You are searching about How Long Do 3 Week Old Babies Sleep At Night, today we will share with you article about How Long Do 3 Week Old Babies Sleep At Night was compiled and edited by our team from many sources on the internet. Hope this article on the topic How Long Do 3 Week Old Babies Sleep At Night is useful to you.
10 Tips to Sleep Better Tonight – Or at Least by Tuesday
Why not “tonight”? Why can’t this be 10 tips for better sleep TONIGHT? You’ve waited long enough. You’ve had enough sleepless nights. Please! Just let it be over TONIGHT!!!!!
Unfortunately sleep is too important, too complex. It is a combination of complicated processes, long established habits and tangled physical properties. If we only concentrate on the short term; i.e. sleeping better tonight, we miss the big picture, which is Better Sleep for Life! Isn’t that what you really want?
Sleep is natural, normal and necessary. It is so elementary a baby can do it with ease. It is so essential that without it we die. It is a basic function of life, like eating, moving, thinking and creating. Why then should it be so darn difficult?!
If you have been having regular trouble sleeping you know how poor sleep on a nightly basis effects your days. It’s a struggle to wake up in the morning. Maybe you are late for work or school. You have trouble concentrating, focusing and it’s harder to be creative. Your mood suffers when you are sleep deprived. You are more likely to be irritable without good sleep behind you. The tendency to blurt out something you don’t mean or shouldn’t say is much higher when you’re tired.
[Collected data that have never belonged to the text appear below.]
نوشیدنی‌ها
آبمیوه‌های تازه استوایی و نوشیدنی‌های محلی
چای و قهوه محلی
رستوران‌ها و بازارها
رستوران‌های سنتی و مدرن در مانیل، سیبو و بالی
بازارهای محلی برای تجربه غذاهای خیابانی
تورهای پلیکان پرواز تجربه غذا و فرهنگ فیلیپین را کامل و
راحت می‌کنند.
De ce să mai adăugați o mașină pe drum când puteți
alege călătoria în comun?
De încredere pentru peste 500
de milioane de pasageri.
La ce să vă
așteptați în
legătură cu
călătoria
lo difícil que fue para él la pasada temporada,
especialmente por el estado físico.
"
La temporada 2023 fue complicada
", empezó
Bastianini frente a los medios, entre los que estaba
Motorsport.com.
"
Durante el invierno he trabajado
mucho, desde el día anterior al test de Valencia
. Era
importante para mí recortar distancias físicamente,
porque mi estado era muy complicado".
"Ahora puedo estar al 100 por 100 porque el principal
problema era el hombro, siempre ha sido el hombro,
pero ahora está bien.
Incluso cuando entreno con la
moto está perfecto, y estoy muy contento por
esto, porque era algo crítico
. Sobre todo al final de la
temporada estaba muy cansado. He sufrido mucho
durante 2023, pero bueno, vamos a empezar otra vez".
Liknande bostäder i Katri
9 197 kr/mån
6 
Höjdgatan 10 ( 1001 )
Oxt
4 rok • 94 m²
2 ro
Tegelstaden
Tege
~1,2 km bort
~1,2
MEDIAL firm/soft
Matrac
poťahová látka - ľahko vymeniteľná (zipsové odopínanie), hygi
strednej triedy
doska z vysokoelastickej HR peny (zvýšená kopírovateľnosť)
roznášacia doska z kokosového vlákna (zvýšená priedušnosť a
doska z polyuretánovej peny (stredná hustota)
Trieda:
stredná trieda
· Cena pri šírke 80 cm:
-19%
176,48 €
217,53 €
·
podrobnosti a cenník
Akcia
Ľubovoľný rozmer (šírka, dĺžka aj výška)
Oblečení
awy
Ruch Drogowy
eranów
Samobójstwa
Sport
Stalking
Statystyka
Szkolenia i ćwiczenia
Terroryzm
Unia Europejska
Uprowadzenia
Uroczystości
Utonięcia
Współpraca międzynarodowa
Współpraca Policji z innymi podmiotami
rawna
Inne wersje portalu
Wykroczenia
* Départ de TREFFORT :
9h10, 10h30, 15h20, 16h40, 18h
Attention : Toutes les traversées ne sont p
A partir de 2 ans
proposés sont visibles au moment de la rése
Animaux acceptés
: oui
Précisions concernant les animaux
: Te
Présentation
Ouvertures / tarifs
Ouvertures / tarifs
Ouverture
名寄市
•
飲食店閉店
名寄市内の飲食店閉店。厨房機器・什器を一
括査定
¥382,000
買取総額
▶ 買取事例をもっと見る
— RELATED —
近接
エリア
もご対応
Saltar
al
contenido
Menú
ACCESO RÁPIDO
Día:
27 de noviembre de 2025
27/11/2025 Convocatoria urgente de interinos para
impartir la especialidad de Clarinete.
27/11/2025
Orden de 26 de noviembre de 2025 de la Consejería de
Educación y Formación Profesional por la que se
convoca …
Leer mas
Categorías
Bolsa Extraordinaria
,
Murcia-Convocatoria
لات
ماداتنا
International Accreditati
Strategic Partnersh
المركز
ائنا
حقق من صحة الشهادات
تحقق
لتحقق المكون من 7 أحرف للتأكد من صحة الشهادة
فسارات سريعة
It’s harder to exercise and it may seem you are always hungry. Certainly your health and your life in general would be better if you could just start getting some decent sleep.
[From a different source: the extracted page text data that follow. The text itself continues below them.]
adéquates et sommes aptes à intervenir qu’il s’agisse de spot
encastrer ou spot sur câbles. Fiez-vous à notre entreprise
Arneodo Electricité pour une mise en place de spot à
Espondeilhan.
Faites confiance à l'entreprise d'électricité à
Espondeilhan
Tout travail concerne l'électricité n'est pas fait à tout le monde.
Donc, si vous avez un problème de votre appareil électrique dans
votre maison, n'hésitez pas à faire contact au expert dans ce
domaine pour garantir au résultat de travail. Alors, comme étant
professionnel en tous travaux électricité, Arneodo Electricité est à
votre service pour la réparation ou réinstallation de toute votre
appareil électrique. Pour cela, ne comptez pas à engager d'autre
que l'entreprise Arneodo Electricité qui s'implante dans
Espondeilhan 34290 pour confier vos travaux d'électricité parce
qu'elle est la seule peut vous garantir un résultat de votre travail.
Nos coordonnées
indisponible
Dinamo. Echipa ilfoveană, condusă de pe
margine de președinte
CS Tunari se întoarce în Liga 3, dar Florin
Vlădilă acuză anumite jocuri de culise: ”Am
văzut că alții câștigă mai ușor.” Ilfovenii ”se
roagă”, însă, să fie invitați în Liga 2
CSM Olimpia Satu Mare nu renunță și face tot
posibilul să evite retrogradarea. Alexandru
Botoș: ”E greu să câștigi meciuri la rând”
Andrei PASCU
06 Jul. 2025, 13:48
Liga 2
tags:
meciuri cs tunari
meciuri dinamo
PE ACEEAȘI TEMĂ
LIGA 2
So here you are. And I can help! Keep reading and together we will get you moving in the direction of better sleep and a better life.
A few nights of restless sleep before a big event, in a new environment or during times of illness are normal and to be expected in everyday life. The problems begin when “a few nights” becomes “most nights” and any good reason for the sleeplessness has become a distant memory or is a complete mystery.
By definition, a chronic sleep problem has developed over time and existed as a concern for several weeks, at least. It is therefore unrealistic to think it can be repaired in one or two nights. It took awhile to get this bad; it will take awhile to get better. I know that’s disappointing, but it’s true.
The good news is you can START to make it better right away. The changes you make tonight and the commitment you make today will be the first steps to healthy sleep for the rest of your life!
Read and follow these 10 tips. Just reading them won’t help. You must also follow them! Some seem really simple — stupid in fact. But you will likely find that simple does not always mean easy. Also, when it comes to sleep, it is often the “stupidest” things that turn out to be the most powerful. So trust me on this. Your success will depend on your willingness to really work on these suggestions and be patient while the magic works over time.
Ready? Here we go.
Tip #1 Set a regular time to get up every day.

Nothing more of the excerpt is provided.